Once the images are removed, repeat all of the entries exactly.

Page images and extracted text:
= = = = = = =
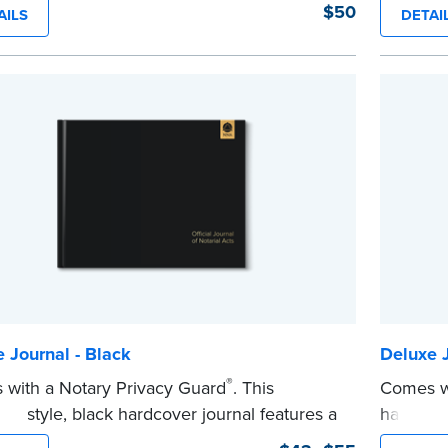
lity and security.
flag Nota
$50
AILS
DETAI
y-step illustrated instructions make it easy
This har
ord your acts and meets recordkeeping
Smyth-se
ements for every state with room for 488
security.
s. Includes 512 handy, tear-out receipts for
Step-by-s
s (required by law in IL and PA and in CA,
to recor
equest).
requirem
es a Privacy Guard to help you protect
entries.
...more
ential information and acts as a page
 in your journal.
e
 Journal - Black
Deluxe J
®
with a Notary Privacy Guard
. This
Comes wi
ive style, black hardcover journal features a
hardcove
-proof, Smyth-sewn binding for long lasting
has a ta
= = = = = = =
**ANSWER BELOW**.
lity and security.
flag Nota
$50
AILS
DETAI
y-step illustrated instructions make it easy
This har
ord your acts and meets recordkeeping
Smyth-se
ements for every state with room for 488
security.
s. Includes 512 handy, tear-out receipts for
Step-by-s
s (required by law in IL and PA and in CA,
to recor
equest).
requirem
es a Privacy Guard to help you protect
entries.
...more
ential information and acts as a page
 in your journal.
e
 Journal - Black
Deluxe J
®
with a Notary Privacy Guard
. This
Comes wi
ive style, black hardcover journal features a
hardcove
-proof, Smyth-sewn binding for long lasting
has a ta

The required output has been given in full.